__TASK ITEM__. Extract every line from the records below that contains the word "Внутрипольные".

__DATA FOR THE TASK__.
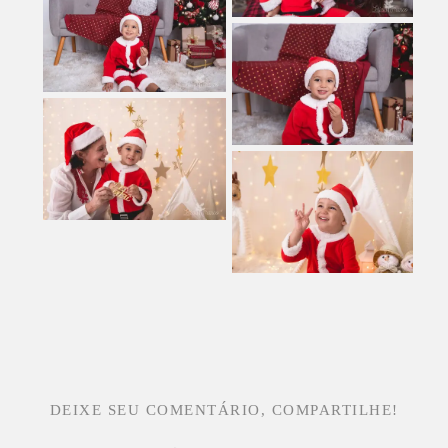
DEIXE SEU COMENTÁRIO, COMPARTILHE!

---

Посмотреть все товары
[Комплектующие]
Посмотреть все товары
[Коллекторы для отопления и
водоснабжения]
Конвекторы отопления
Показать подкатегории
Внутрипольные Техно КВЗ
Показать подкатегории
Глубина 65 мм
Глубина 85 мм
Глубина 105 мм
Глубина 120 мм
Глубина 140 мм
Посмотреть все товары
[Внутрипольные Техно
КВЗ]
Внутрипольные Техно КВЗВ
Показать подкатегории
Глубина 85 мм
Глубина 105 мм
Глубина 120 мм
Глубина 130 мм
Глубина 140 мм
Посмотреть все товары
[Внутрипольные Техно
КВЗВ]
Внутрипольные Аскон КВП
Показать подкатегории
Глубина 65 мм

__ANSWER BELOW__.
Внутрипольные Техно КВЗ
[Внутрипольные Техно
Внутрипольные Техно КВЗВ
[Внутрипольные Техно
Внутрипольные Аскон КВП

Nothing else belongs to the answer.